Opinion
CIVIL NO: 3:16-cv-00472
05-27-2016
(Judge Caputo) () REPORT AND RECOMMENDATION
I. Introduction.
The plaintiff, Prucell Bronson, is a frequent filer who has three or more strikes under 28 U.S.C. § 1915(g). Because Bronson has not presented allegations from which it can reasonably be inferred that he was under imminent danger of serious physical injury at the time that he filed this action, we recommend that the Court deny his motion for leave to proceed in forma pauperis and dismiss the case without prejudice to Bronson refiling the case if he pays the filing fee.
II. Background and Procedural History.
On March 17, 2016, Bronson began this action by filing a complaint naming the General Assembly of Pennsylvania, its past and present members, the Pennsylvania Board of Probation and Parole, and the Pennsylvania Courts of Common Pleas, all in their official capacities.
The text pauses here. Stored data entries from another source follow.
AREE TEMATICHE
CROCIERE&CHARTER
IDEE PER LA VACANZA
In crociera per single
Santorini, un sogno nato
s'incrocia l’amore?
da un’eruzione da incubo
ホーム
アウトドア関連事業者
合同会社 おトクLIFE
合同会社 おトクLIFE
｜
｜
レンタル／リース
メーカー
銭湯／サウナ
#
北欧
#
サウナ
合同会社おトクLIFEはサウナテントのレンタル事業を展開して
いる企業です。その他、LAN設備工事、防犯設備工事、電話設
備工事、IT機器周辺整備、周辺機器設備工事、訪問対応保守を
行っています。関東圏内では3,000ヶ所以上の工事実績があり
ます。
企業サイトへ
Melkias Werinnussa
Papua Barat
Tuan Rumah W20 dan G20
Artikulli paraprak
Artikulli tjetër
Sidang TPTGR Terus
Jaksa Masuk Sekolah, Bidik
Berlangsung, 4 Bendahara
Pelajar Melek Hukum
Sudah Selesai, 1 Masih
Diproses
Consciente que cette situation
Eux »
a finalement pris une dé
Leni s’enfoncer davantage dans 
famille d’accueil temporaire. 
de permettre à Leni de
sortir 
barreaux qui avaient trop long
Bronson, who was convicted of second-degree homicide and sentenced to life in prison, alleges that in 1979, the Court of Common Pleas of Philadelphia County failed to sentence him in accord with Pennsylvania's Sentencing Code because it did not impose a minimum sentence. Bronson claims that the failure to impose a minimum sentence deprived him of due process. He alleges that although the General Assembly created the Pennsylvania Board of Probation and Parole to oversee parole for prisoners convicted of non-homicide crimes, it excluded prisoners convicted of homicide from the opportunity for parole by failing to create an agency to oversee parole for prisoners sentenced to life imprisonment. According to Bronson, the General Assembly's practice of providing minimum sentences and a parole agency for non-homicide prisoners, but failing to provide the same for prisoners, like him, convicted of second-degree homicide violates his right to equal protection under the Fourteenth Amendment to the United States Constitution.
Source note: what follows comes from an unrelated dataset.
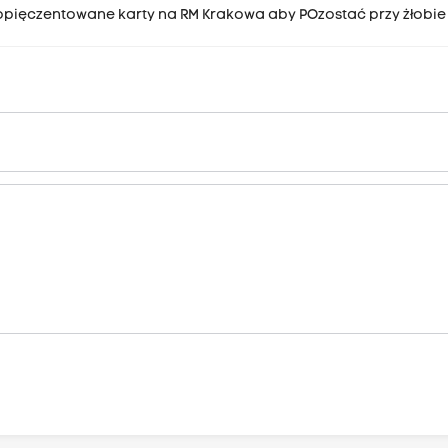
eopięczentowane karty na RM Krakowa aby POzostać przy żłobie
Bronson seeks a declaratory judgment declaring: (1) that he is eligible for parole; (2) that his sentence is a minimum sentence of one day and a maximum sentence of life; (3) that the defendants' practices and policies are unlawful and discriminatory; (4) that when the term "sentence" is used without the modifier maximum, it nevertheless means "maximum sentence"; (5) that a life sentence is not a mandatory minimum sentence under Pennsylvania's Mandatory Minimum Sentencing Act; and (6) that the defendants acts, actions, practices and polices violate his rights under the First, the Eighth, and the Fourteenth Amendments as well as Pennsylvania law. Bronson also seeks a preliminary and a permanent injunction requiring the General Assembly to create, fund, and implement an agency to parole and oversee prisoners serving life sentences; in the alternative, Bronson seeks injunctive relief in the form of an order striking 61 Pa.C.S. 6137(a)(1) as unlawful. Bronson further seeks compensatory and punitive damages.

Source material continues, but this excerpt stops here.